(Richmond, VA – July 31, 2023) Today, Governor Glenn Youngkin proceeded with his efforts through executive order to remove Virginia from the 12-state program to cap carbon pollution known as the Regional Greenhouse Gas Initiative, or RGGI, by approving the Virginia Air Pollution Control Board recommendation to repeal the law.
The political maneuvering comes despite overwhelming public favor of nearly 90% to remain in RGGI during the public comment period. Virginia’s participation in RGGI was passed by the state legislature in 2020 and signed into law by the previous administration.
“Amid what scientists predict to be the hottest month ever recorded, Governor Youngkin pressed ahead with his backwards and harmful effort to end Virginia’s successful climate program,” said Mandy Warner, Virginia Director for Environmental Defense Fund. “In just two years of participation, RGGI has already generated over half a billion dollars in investments for energy efficiency upgrades and flood risk reduction projects in our communities while reducing heat-trapping pollution that drives climate change. Without the program, funding will dry up, and Virginia’s taxpayers will have to shoulder the burden of these costs as climate impacts get worse.
“Power companies’ pollution has real, significant costs and it is unfair for polluters to continue to be allowed to shift the costs to Virginians. Youngkin’s climate rollback will undermine Virginia’s progress towards zero carbon emissions in the electricity grid, jeopardize clean energy investments and job creation while supporting power companies’ imprudent, continued investment in polluting fossil fuel technology.

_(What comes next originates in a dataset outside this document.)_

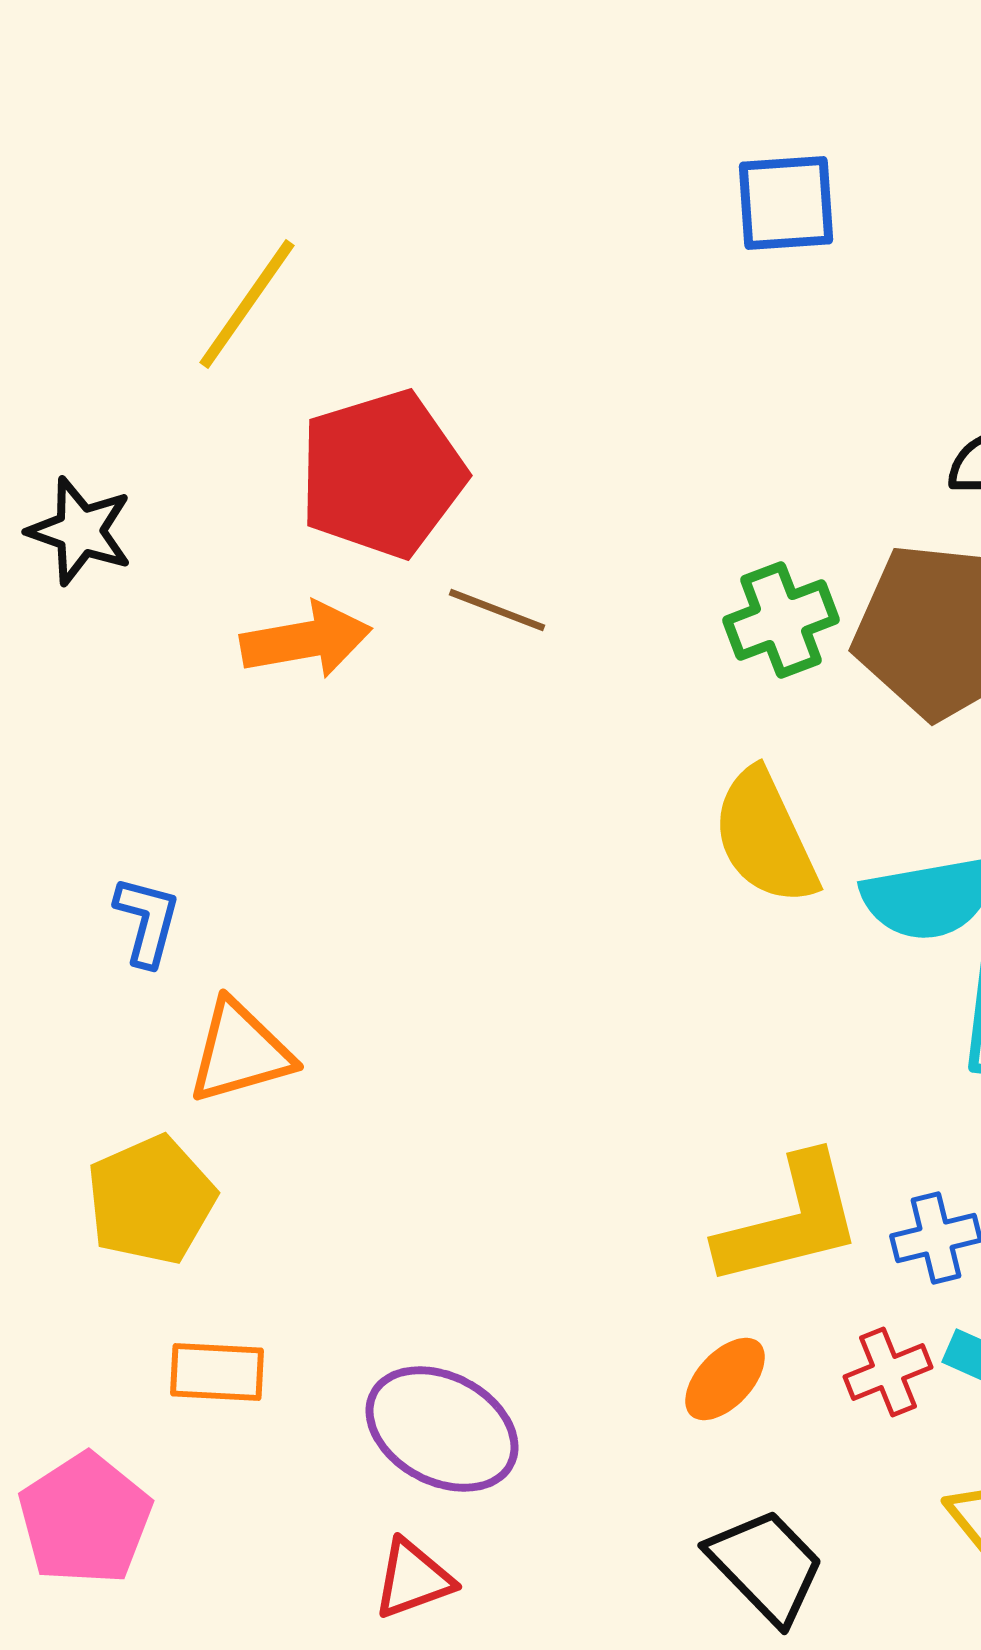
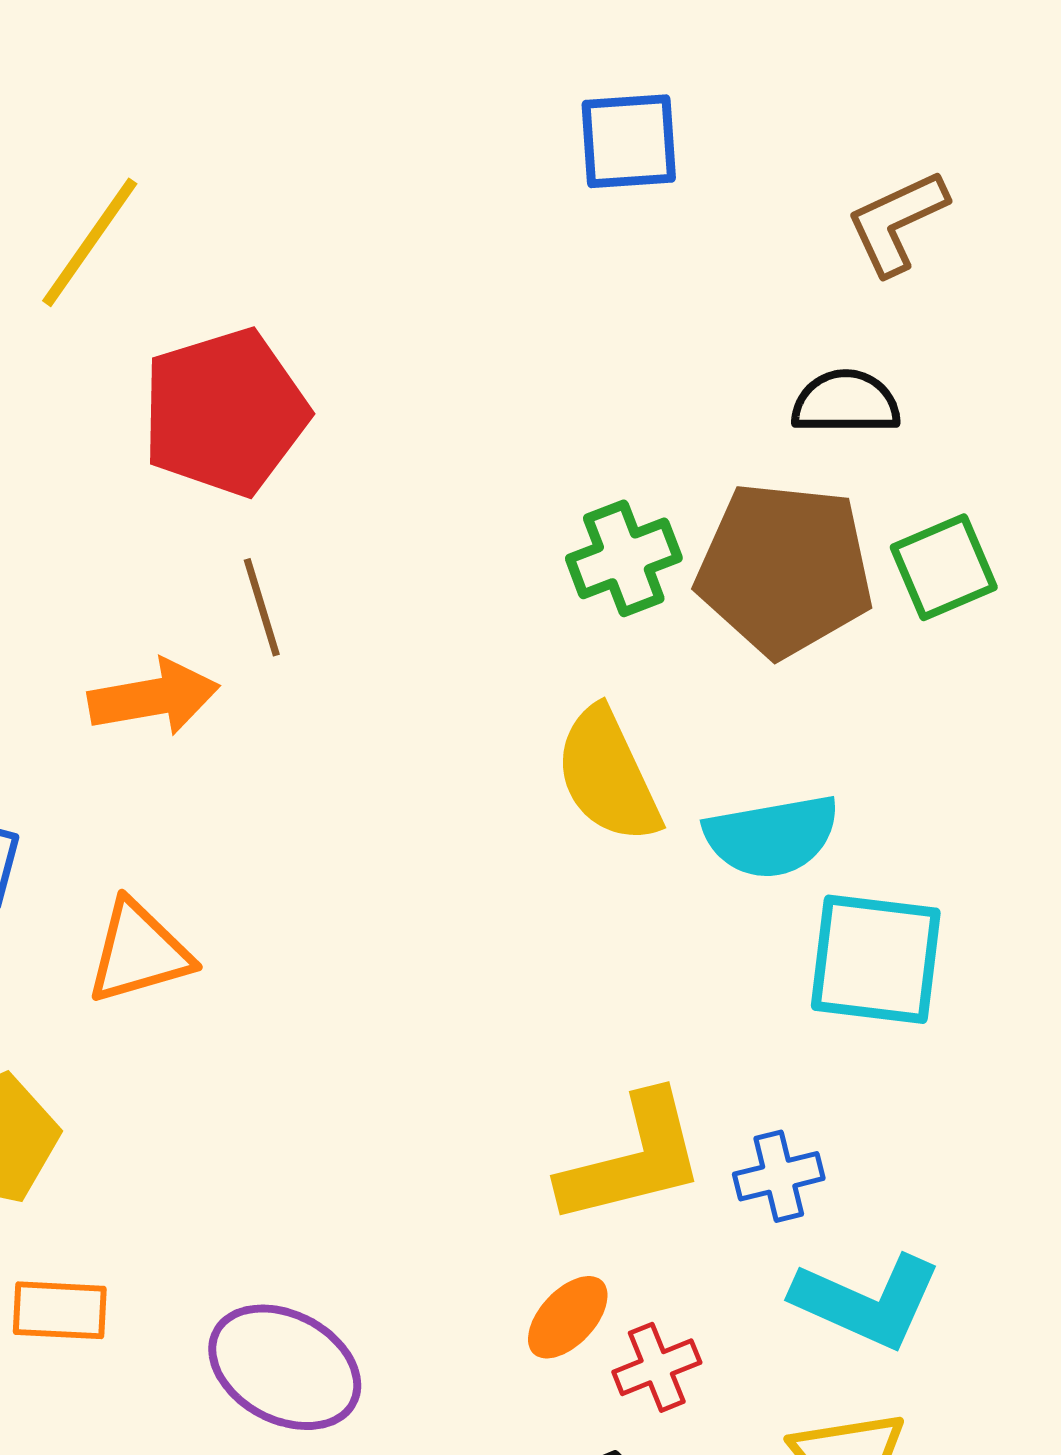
brown line: (497, 610) -> (262, 607), moved, turned 52
orange arrow: (306, 640) -> (154, 697), moved
orange triangle: (240, 1052) -> (139, 952), moved
red cross: (888, 1372) -> (657, 1367), moved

“As RGGI reduces the reliance on fossil fuels, it can also reduce consumers’ risk from swings in volatile fuel [MW1] prices that have generated sudden spikes in utility bills for consumers. Virginia was on track to lead the clean energy economy. Why is Governor Youngkin moving us backwards?”

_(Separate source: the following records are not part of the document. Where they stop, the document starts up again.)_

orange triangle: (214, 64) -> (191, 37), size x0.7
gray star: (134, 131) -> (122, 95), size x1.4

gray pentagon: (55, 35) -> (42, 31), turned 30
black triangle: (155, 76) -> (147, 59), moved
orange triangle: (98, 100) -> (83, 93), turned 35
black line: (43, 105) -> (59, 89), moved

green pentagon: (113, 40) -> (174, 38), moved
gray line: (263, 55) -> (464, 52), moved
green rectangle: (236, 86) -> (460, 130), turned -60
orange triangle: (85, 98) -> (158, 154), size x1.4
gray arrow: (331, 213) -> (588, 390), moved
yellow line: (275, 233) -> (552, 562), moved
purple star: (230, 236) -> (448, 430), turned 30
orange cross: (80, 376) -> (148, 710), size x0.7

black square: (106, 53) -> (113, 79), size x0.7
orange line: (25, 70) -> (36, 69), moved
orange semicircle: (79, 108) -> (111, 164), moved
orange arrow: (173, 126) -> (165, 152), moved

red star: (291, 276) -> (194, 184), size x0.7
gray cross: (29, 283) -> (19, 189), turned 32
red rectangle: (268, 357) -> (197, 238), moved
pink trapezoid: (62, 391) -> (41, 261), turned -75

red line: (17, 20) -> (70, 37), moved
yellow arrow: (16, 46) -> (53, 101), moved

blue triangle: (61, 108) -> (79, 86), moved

Background on RGGI in Virginia:
- RGGI puts a declining limit – or cap – on carbon pollution from power plants across participating states. These plants must pay for their pollution by purchasing allowances. As the pollution limit lowers and allowances become scarce, the program pushes companies to invest in clean energy and pollute less. The proceeds that come to Virginia from selling allowances are already being used to bolster community flood resilience and improve energy efficiency in low-income homes.
- Governor Youngkin blames high electricity costs as a primary reason to exit RGGI. However, both Dominion and Appalachian Power cited spikes in the cost of natural gas, which supplies more than half of Virginia’s electricity, for price increases in 2022. Like other programs that have reduced deadly pollutants from the power sector, RGGI puts a limit on the amount of pollution spewing from smokestacks and requires companies to pay for pollution they choose to continue to emit.
- RGGI allows flexibility for companies to choose their own compliance path which can allow for deeper pollution cuts and the lowest cost. Companies can switch to clean energy, invest in efficiency, utilize polluting plants less, and undertake other measures to reduce the amount of pollution and subsequent fees they pay. Additionally, the RGGI market decides the value of a ton of pollution and companies that innovate to reduce pollution faster are more competitive. These are some of the many ways the cap and invest approach of RGGI is distinct from a tax.
- Since its launch, RGGI states have seen energy prices fall by 3.2% while they rose by 7.7% in the rest of the country.